Bandiere di Paesi e istituzioni
Bandiere di Paesi e istituzioni © DFAE, Presenza Svizzera

Gli obiettivi di Svizzera e UE sulla scena internazionale sono molto simili. Entrambe sono a favore della coesistenza pacifica tra i popoli, della promozione dei diritti umani, della democrazia e dello Stato di diritto, della lotta contro la povertà e della salvaguardia delle risorse naturali. Per questo motivo, la Svizzera e l’UE mantengono uno scambio intenso e concreto e collaborano insieme per raggiungere i propri obiettivi - sia in aree critiche della vicina Europa sia in zone remote del mondo o in seno a forum multilaterali.

Partecipazione della Svizzera a missioni di promozione della pace organizzate dall’UE

Oltre che con il dialogo in materia di politica estera, la Svizzera tutela i propri interessi in modo concreto e solidale partecipando a missioni civili e militari di promozione della pace organizzate dall’UE nell’ambito della sua politica di sicurezza e di difesa comune. La Svizzera invia per esempio esperti civili nell’ambito della missione dell’UE sullo «Stato di diritto» in Kosovo (EULEX) e della missione sulla riforma del settore della sicurezza in Mali (EUCAP Sahel Mali); dei militari svizzeri sono inoltre impegnati sul campo in sostegno dell’operazione Althea EUFOR in Bosnia e Erzegovina. A titolo civile, la Svizzera ha partecipato anche alla missione di formazione militare in Mali (EUTM Mali) e ha inviato un esperto presso la missione UE per la riforma del settore di sicurezza civile ucraino (EUAM Ucraina). Vengono inoltre costantemente valutate ulteriori forme di partecipazione a delle missioni dell’UE. La Svizzera mette anche regolarmente a disposizione personale per le missioni di osservazione elettorale dell’UE in diverse regioni del mondo. Inoltre, la Svizzera invia regolarmente esperti presso il Servizio europeo per l’azione esterna (SEAE).

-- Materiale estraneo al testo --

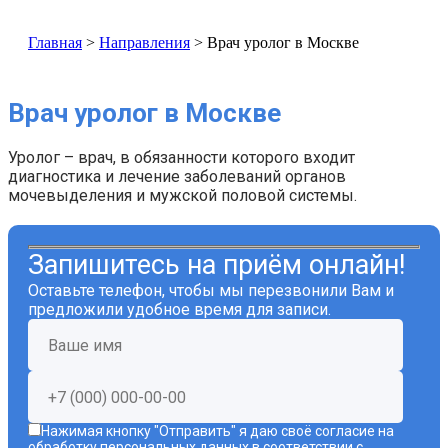
Главная
>
Направления
>
Врач уролог в Москве
Врач уролог в Москве
Уролог – врач, в обязанности которого входит
диагностика и лечение заболеваний органов
мочевыделения и мужской половой системы.
Запишитесь на приём онлайн!
Оставьте телефон, чтобы мы перезвонили Вам и
предложили удобное время для записи.
Нажимая кнопку "Отправить" я даю своё согласие на
обработку персональных данных в соответствии с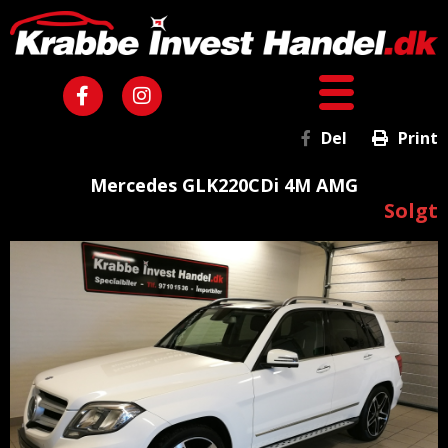
Del
Print
Mercedes GLK220CDi 4M AMG
Solgt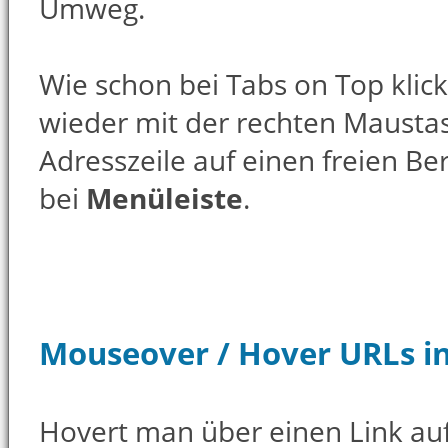
Umweg.
Wie schon bei Tabs on Top klic
wieder mit der rechten Mausta
Adresszeile auf einen freien Be
bei
Menüleiste
.
Mouseover / Hover URLs in
Hovert man über einen Link auf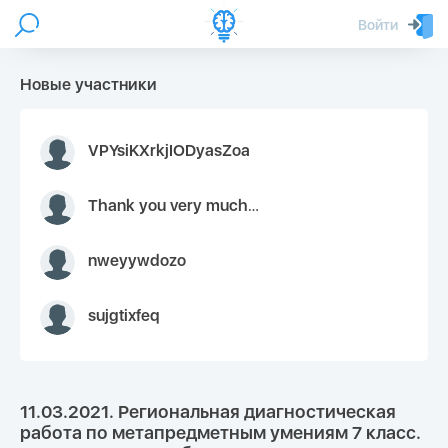
Войти
Новые участники
VPYsiKXrkjIODyasZoa
Thank you very much for your inquiry We appreciate you 9126052 https://youtube.com faceapple !
nweyywdozo
sujgtixfeq
11.03.2021. Региональная диагностическая
работа по метапредметным умениям 7 класс.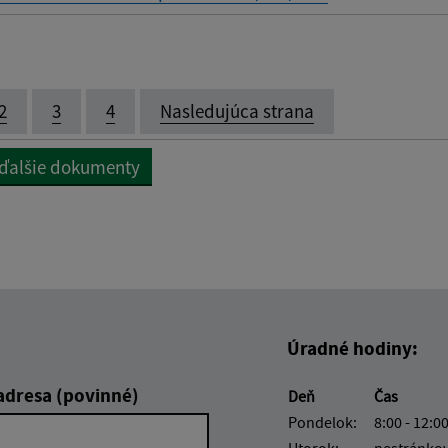
2
3
4
Nasledujúca strana
 ďalšie dokumenty
Úradné hodiny:
adresa (povinné)
Deň
Čas
Pondelok:
8:00 - 12:00
Utorok:
nestránko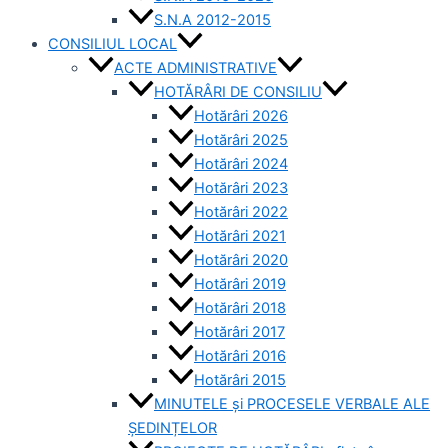
S.N.A 2012-2015
CONSILIUL LOCAL
ACTE ADMINISTRATIVE
HOTĂRÂRI DE CONSILIU
Hotărâri 2026
Hotărâri 2025
Hotărâri 2024
Hotărâri 2023
Hotărâri 2022
Hotărâri 2021
Hotărâri 2020
Hotărâri 2019
Hotărâri 2018
Hotărâri 2017
Hotărâri 2016
Hotărâri 2015
MINUTELE și PROCESELE VERBALE ALE
ȘEDINȚELOR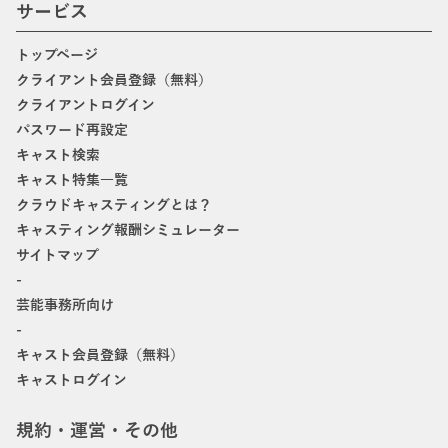
サービス
トップページ
クライアント会員登録（無料）
クライアントログイン
パスワード再設定
キャスト検索
キャスト特集一覧
クラウドキャスティングとは？
キャスティング報酬シミュレーター
サイトマップ
-
芸能事務所向け
-
キャスト会員登録（無料）
キャストログイン
規約・運営・その他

Agenzia europea per la difesa

Nel 2012 è stato firmato l’Accordo di cooperazione in materia di armamenti («Framework for Cooperation») tra la Svizzera e l’Agenzia europea per la difesa (AED). Quest’accordo permette alla Svizzera di identificare tempestivamente gli sviluppi della politica degli armamenti e funge da porta d’entrata alla cooperazione multilaterale, nonché ad una vasta rete. La Svizzera continua a decidere autonomamente quali informazioni condividere nei suddetti ambiti e a quali progetti e programmi concreti intende partecipare.